The story, told in gripping detail by Comey, touched off a furor and added strength to the voices calling for Gonzales' resignation as attorney general. But I wasn't surprised to see Comey in the middle of a media frenzy. He's been making headlines for years.

I met Comey in 1997, after he took over as head of the Richmond division of the U.S. Attorney's office in the Eastern District of Virginia. At the time, I was a general assignment reporter with the Richmond Times-Dispatch and was frequently called upon to help with coverage of federal courts.

Comey was one of the most interesting and dynamic public officials in our sleepy Southern town. He was also one of the few who actively courted the press, calling reporters to alert them to high-profile arrests or provide juicy, off-the-record details about investigations.

He was a law-and-order Republican and, at 6 foot 8 inches, an imposing figure. But Comey was also warm and personable, a doting father of five and an avid bicyclist.

Shortly after arriving in Richmond, he helped create a controversial initiative called Project Exile aimed at getting guns off the streets.

Under the program, routine firearm possession charges typically sent to state court were instead transferred to the federal system, where offenders faced automatic five-year prison sentences.

Exile drew accolades in Richmond, which was perennially named a murder capital in the 1990s. But it was denounced by the National Rifle Association. Love it or hate it, the program raised Comey's profile, and in 2001 he was named the U.S. attorney in the Southern District of New York. He continued to attract attention, especially after his office took aim at the doyenne of domesticity, Martha Stewart.

The decision to prosecute Stewart for making false statements about a stock sale drew criticism from Stewart's fans and legal analysts alike. Some accused Comey of misogyny. Others said he was chasing headlines. In a New York Times op-ed, William Safire accused Comey of twisting the law to make an example out of a celebrity.

"In doing justice, righteous ends don't justify unscrupulous means, " Safire wrote.

But Comey's star continued to rise and he was tapped in 2003 to go to Washington.

It was here that Comey ran into the conflict he called "the most difficult of my professional career."

On March 9, 2004, Ashcroft underwent gallbladder surgery after a severe case of pancreatitis.
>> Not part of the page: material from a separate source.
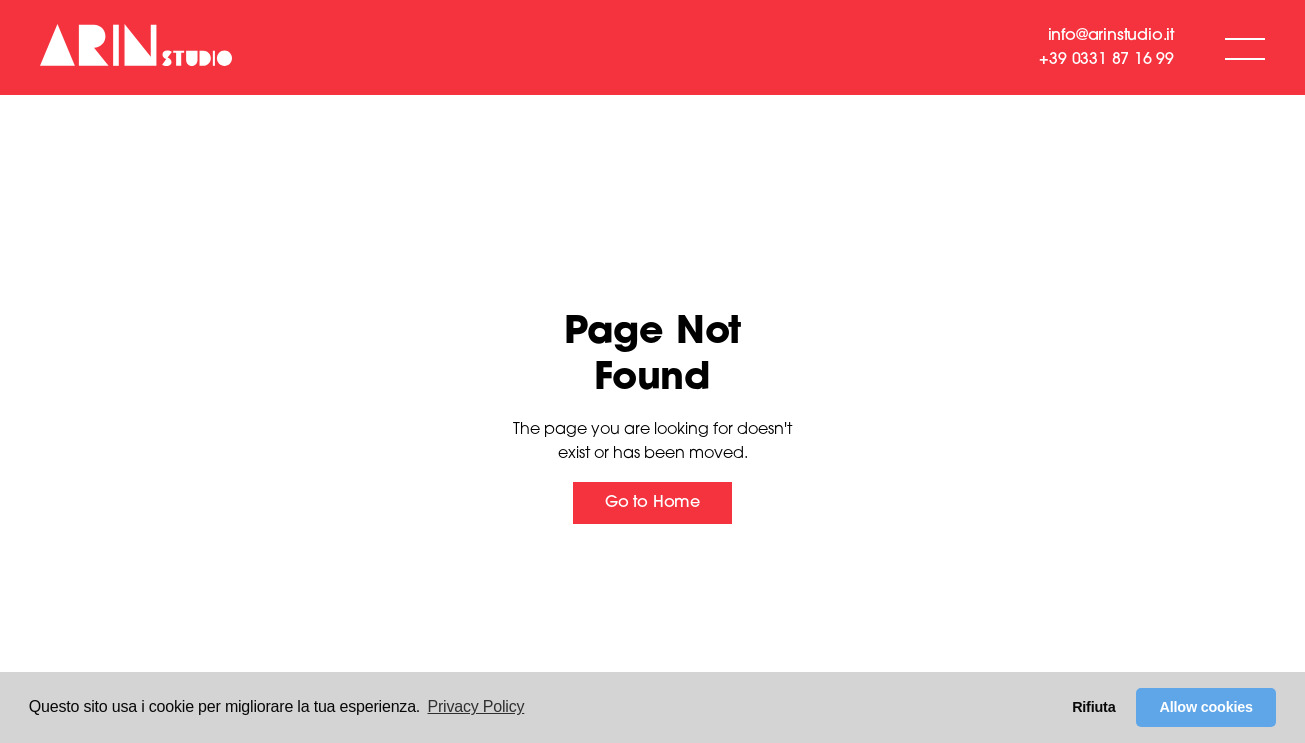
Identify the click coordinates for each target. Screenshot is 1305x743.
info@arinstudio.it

The next day, Comey refused to sign off on a warrantless eavesdropping program that allowed the National Security Agency to monitor e-mails and telephone calls between the United States and overseas.
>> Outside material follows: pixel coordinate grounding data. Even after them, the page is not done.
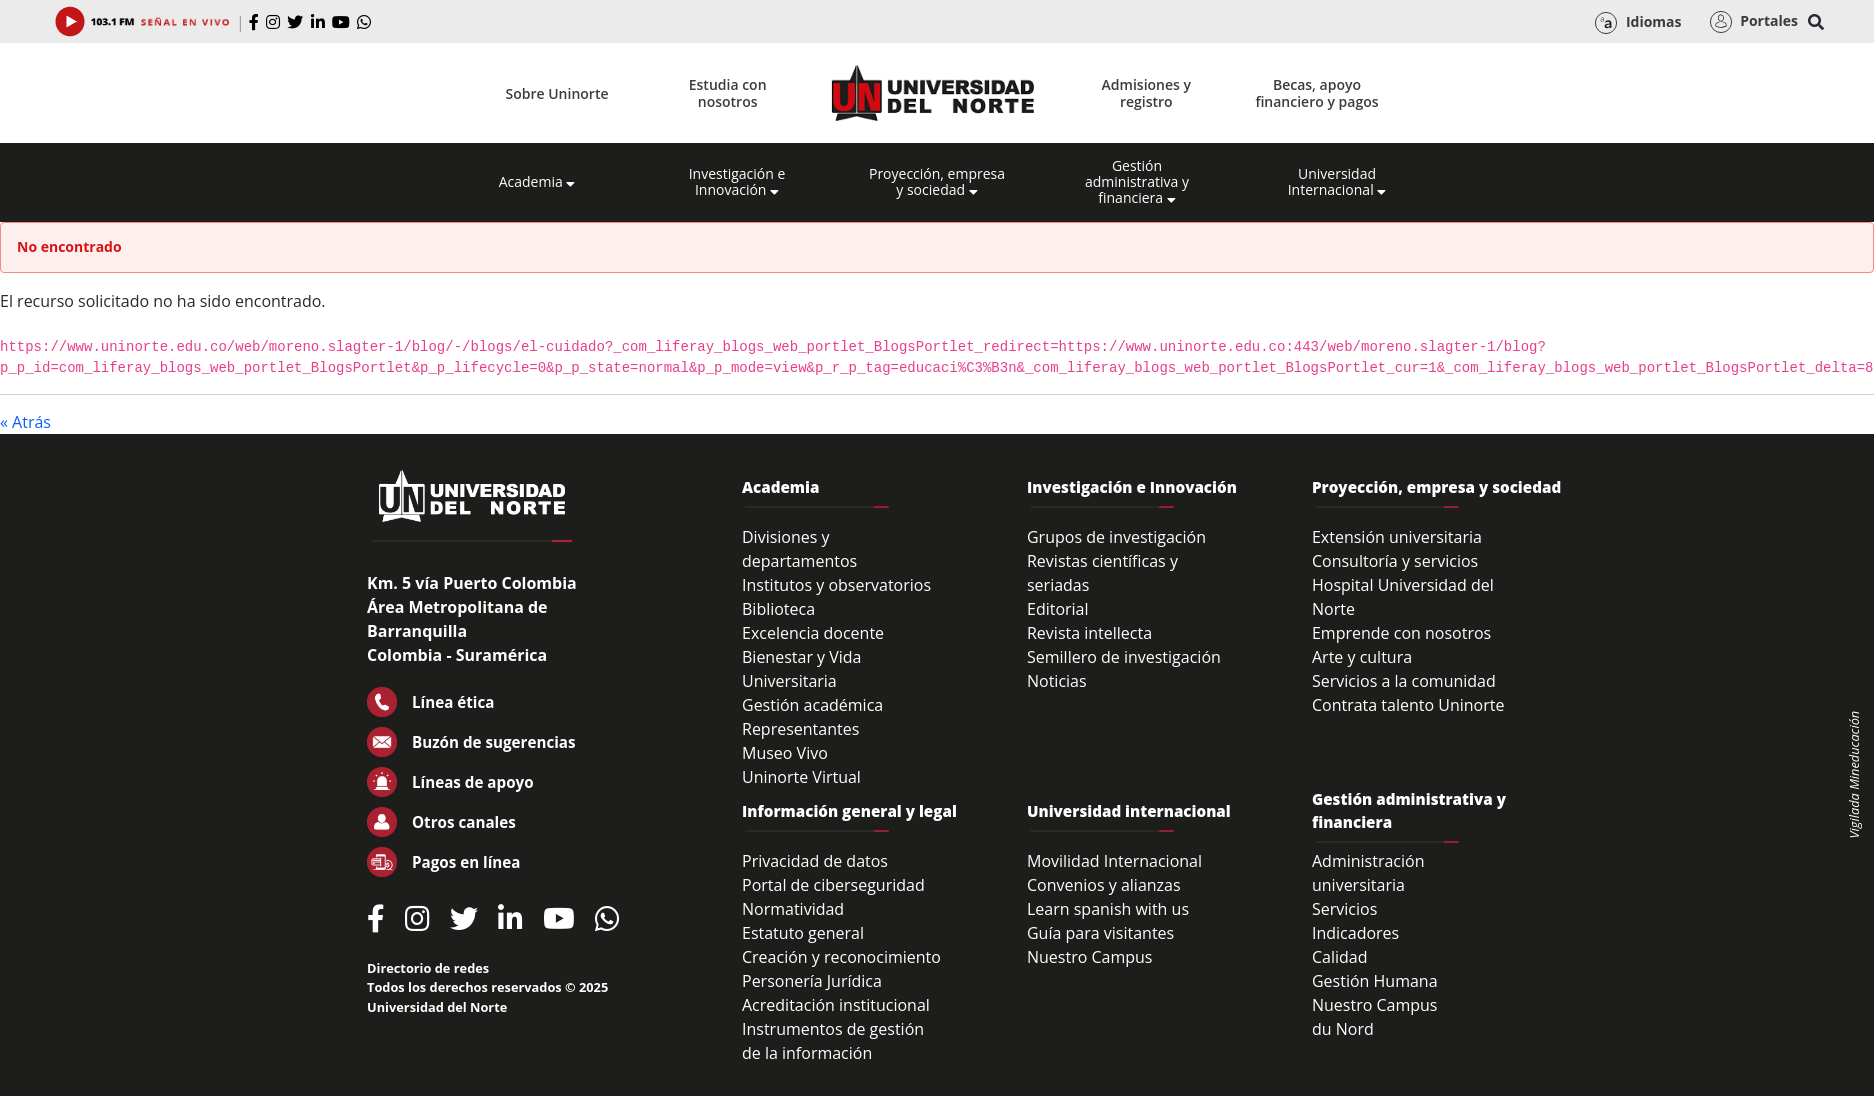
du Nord (1343, 1029)
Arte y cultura (1362, 657)
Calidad (1340, 957)
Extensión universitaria (1397, 537)
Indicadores (1355, 933)
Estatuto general (803, 933)
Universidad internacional (1129, 811)
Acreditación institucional (836, 1005)
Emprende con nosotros (1401, 633)
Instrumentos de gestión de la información (833, 1041)
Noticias (1057, 681)
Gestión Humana (1375, 981)
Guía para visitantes (1100, 933)
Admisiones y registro (1146, 93)
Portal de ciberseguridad (833, 885)
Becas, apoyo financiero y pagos (1316, 93)
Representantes (800, 729)
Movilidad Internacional (1114, 861)
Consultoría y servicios (1395, 561)
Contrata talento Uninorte (1408, 705)
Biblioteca (778, 609)
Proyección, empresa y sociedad (937, 182)
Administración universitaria (1368, 873)
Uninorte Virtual (801, 777)
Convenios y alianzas (1104, 885)
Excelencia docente (813, 633)
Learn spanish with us (1108, 909)
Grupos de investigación (1116, 537)
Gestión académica (812, 705)
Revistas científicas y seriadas (1102, 573)
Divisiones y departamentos (799, 549)
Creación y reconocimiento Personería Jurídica (841, 969)
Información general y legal (849, 811)
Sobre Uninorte (557, 93)
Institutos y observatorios (836, 585)
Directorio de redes (428, 968)
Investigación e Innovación (737, 182)
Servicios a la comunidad (1404, 681)
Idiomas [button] (1638, 23)
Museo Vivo (785, 753)
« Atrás (25, 422)
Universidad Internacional (1337, 182)
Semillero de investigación (1124, 657)
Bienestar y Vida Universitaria (802, 669)
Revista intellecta (1089, 633)
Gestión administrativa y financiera (1137, 182)
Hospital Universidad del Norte (1403, 597)
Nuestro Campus (1090, 957)
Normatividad (793, 909)
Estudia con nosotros (728, 93)
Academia (537, 182)
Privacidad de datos (815, 861)
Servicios (1344, 909)
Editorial (1058, 609)
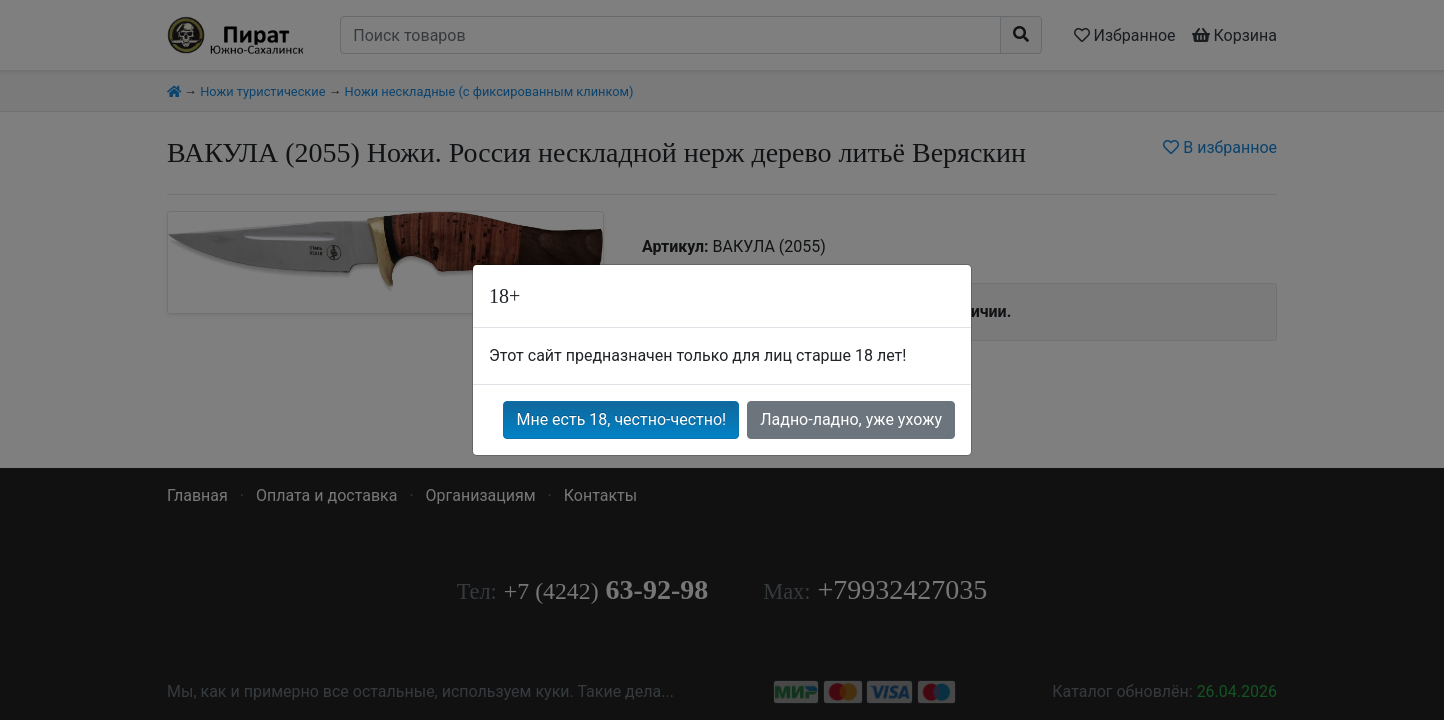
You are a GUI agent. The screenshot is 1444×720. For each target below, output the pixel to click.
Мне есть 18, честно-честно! (621, 419)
After a review, the Justice Department raised questions about its legality. Ashcroft was briefed on the findings and agreed that changes were needed, Comey said.

That night, Comey received an urgent phone call from Ashcroft's chief of staff. Ashcroft's wife had called him because Card and Gonzales were on their way to the hospital, ignoring her request for no visitors. Comey raced to George Washington University Hospital, beating Gonzales and Card by a few minutes. The pair asked Ashcroft to approve the order, but he rebuffed their request.
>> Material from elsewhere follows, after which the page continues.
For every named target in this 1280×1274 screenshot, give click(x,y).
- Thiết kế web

"I was angry, " Comey testified. "I had just witnessed an effort to take advantage of a very sick man, who did not have the powers of the attorney general because they had been transferred to me." In the end, the White House simply renewed the wiretapping program without Justice Department approval.

Bush later gave his support to making changes in the program, Comey said. But the administration never disclosed what those changes were.

Comey's story drew immediate outrage. Republican Sen. Chuck Hagel of Nebraska demanded Gonzales' resignation. The ACLU asked the White House to turn over all documents related to the wiretapping program. Meanwhile, Comey is being heralded as the last honest man in Washington.

Comey resigned his Justice Department position in August 2006 and is now general counsel and senior vice president of Lockheed Martin.

I'm sure life in the private sector is far more relaxing - and lucrative - than government service. But I'll be watching to see what Comey does next. I have a feeling he won't be out of the limelight for long. He may be a straight arrow, but he's one who knows how to aim directly at the media's heart.